> [Exercise brief]: Output the entries below exactly as written, omitting pictures.

> [Collected data]:

=== Begin Enclosure ===

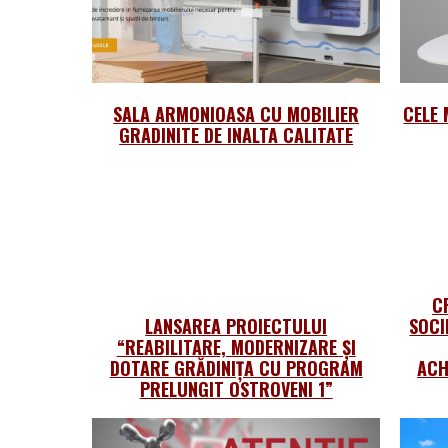
SALA ARMONIOASA CU MOBILIER
CELE 
GRADINITE DE INALTA CALITATE
C
LANSAREA PROIECTULUI
SOCI
“REABILITARE, MODERNIZARE ȘI
DOTARE GRĂDINIȚA CU PROGRAM
ACH
PRELUNGIT OSTROVENI 1”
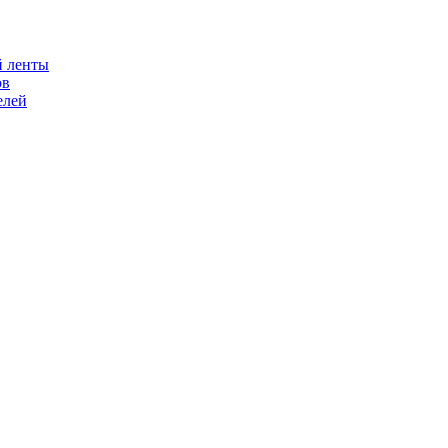
й ленты
ов
елей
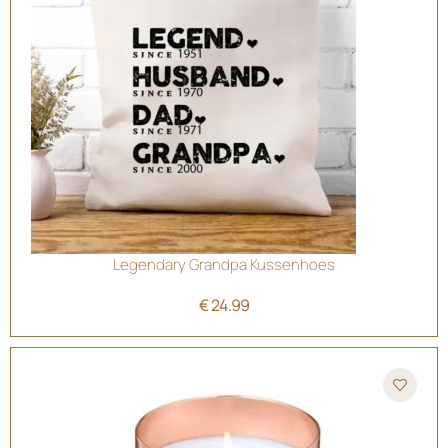
Legendary Grandpa Kussenhoes
€
24.99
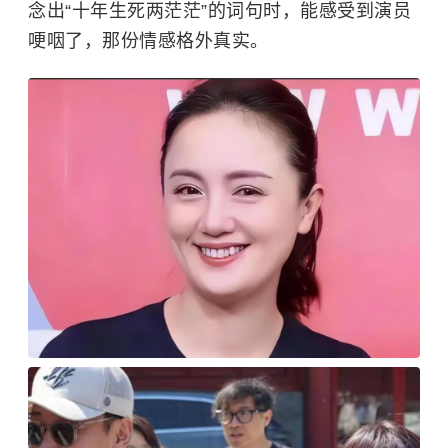
念出“十年生死两茫茫”的词句时，能感受到演员
哽咽了，那份情感格外真实。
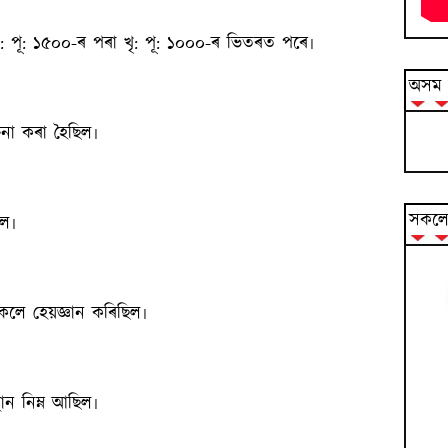
: পূ: ১৫০০-ৰ পৰা খৃ: পূ: ১০০০-ৰ ভিতৰত পৰে৷
অসম ব
না কৰা হৈছিল৷
সকলো
ল৷
সকলে হেয়জ্ঞান কৰিছিল৷
ন নিম্ন আছিল৷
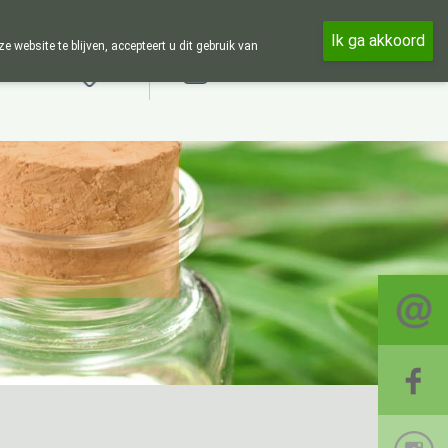
24u zijn wij online beschikbaar, telefonisch enkel tijdens de opening
Ik ga akkoord
ebsite te blijven, accepteert u dit gebruik van
Aanmelden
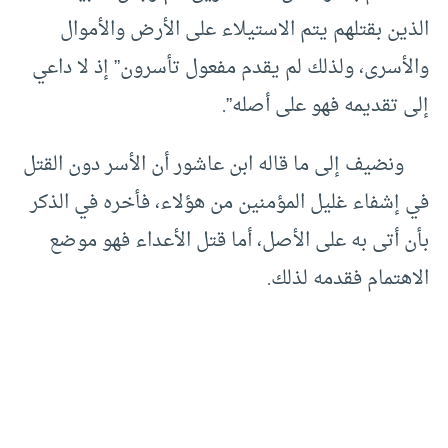
الذين بقتلهم يتم الاستيلاء على الأرض والأموال
والأسرى، ولذلك لم يقدم مفعول تأسرون” إذ لا داعي
إلى تقديمه فهو على أصله”.
ونضيف إلى ما قاله ابن عاشور أن الأسر دون القتل
في إشفاء غليل المؤمنين من هؤلاء، فأخره في الذكر
بأن أتى به على الأصل، أما قتل الأعداء فهو موضع
الاهتمام فقدمه لذلك.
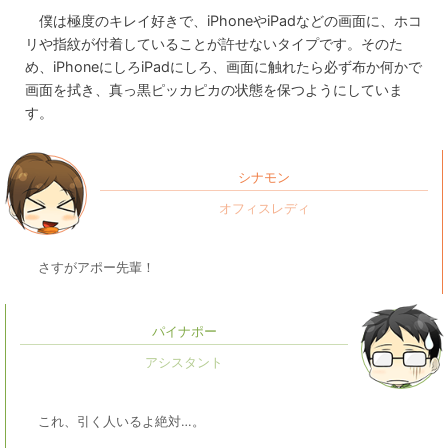
僕は極度のキレイ好きで、iPhoneやiPadなどの画面に、ホコ
リや指紋が付着していることが許せないタイプです。そのた
め、iPhoneにしろiPadにしろ、画面に触れたら必ず布か何かで
画面を拭き、真っ黒ピッカピカの状態を保つようにしていま
す。
シナモン
さすがアポー先輩！
パイナポー
これ、引く人いるよ絶対…。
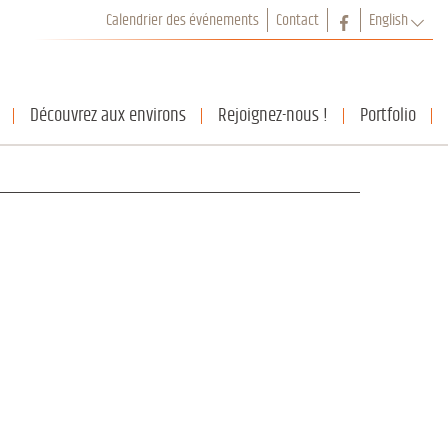
Facebook
Calendrier des événements
Contact
English
Français
English
Découvrez aux environs
Rejoignez-nous !
Portfolio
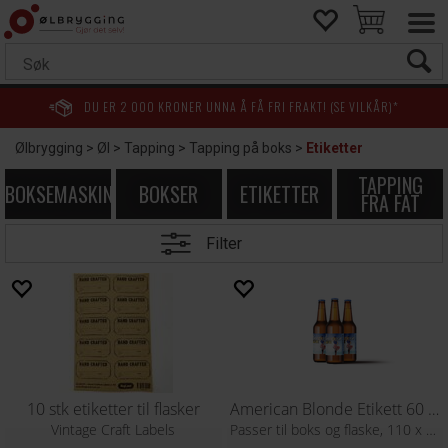
DU ER
2 000
KRONER UNNA Å FÅ FRI FRAKT! (SE VILKÅR)*
Ølbrygging
>
Øl
>
Tapping
>
Tapping på boks
>
Etiketter
TAPPING
BOKSEMASKINER
BOKSER
ETIKETTER
FRA FAT
Filter
10 stk etiketter til flasker
American Blonde Etikett 60 stk
Vintage Craft Labels
Passer til boks og flaske, 110 x 80 mm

=== End Enclosure ===

> [Answer section]:
SALA ARMONIOASA CU MOBILIER
CELE 
GRADINITE DE INALTA CALITATE
C
LANSAREA PROIECTULUI
SOCI
“REABILITARE, MODERNIZARE ȘI
DOTARE GRĂDINIȚA CU PROGRAM
ACH
PRELUNGIT OSTROVENI 1”
й ленты
ов
елей
Legendary Grandpa Kussenhoes
€
24.99
念出“十年生死两茫茫”的词句时，能感受到演员
哽咽了，那份情感格外真实。
: পূ: ১৫০০-ৰ পৰা খৃ: পূ: ১০০০-ৰ ভিতৰত পৰে৷
অসম ব
না কৰা হৈছিল৷
সকলো
ল৷
সকলে হেয়জ্ঞান কৰিছিল৷
ন নিম্ন আছিল৷
24u zijn wij online beschikbaar, telefonisch enkel tijdens de opening
Ik ga akkoord
ebsite te blijven, accepteert u dit gebruik van
Aanmelden
الذين بقتلهم يتم الاستيلاء على الأرض والأموال
والأسرى، ولذلك لم يقدم مفعول تأسرون” إذ لا داعي
إلى تقديمه فهو على أصله”.
ونضيف إلى ما قاله ابن عاشور أن الأسر دون القتل
في إشفاء غليل المؤمنين من هؤلاء، فأخره في الذكر
بأن أتى به على الأصل، أما قتل الأعداء فهو موضع
الاهتمام فقدمه لذلك.
僕は極度のキレイ好きで、iPhoneやiPadなどの画面に、ホコ
リや指紋が付着していることが許せないタイプです。そのた
め、iPhoneにしろiPadにしろ、画面に触れたら必ず布か何かで
画面を拭き、真っ黒ピッカピカの状態を保つようにしていま
す。
シナモン
さすがアポー先輩！
パイナポー
これ、引く人いるよ絶対…。
Facebook
Calendrier des événements
Contact
English
Français
English
Découvrez aux environs
Rejoignez-nous !
Portfolio
DU ER
2 000
KRONER UNNA Å FÅ FRI FRAKT! (SE VILKÅR)*
Ølbrygging
>
Øl
>
Tapping
>
Tapping på boks
>
Etiketter
TAPPING
BOKSEMASKINER
BOKSER
ETIKETTER
FRA FAT
Filter
10 stk etiketter til flasker
American Blonde Etikett 60 stk
Vintage Craft Labels
Passer til boks og flaske, 110 x 80 mm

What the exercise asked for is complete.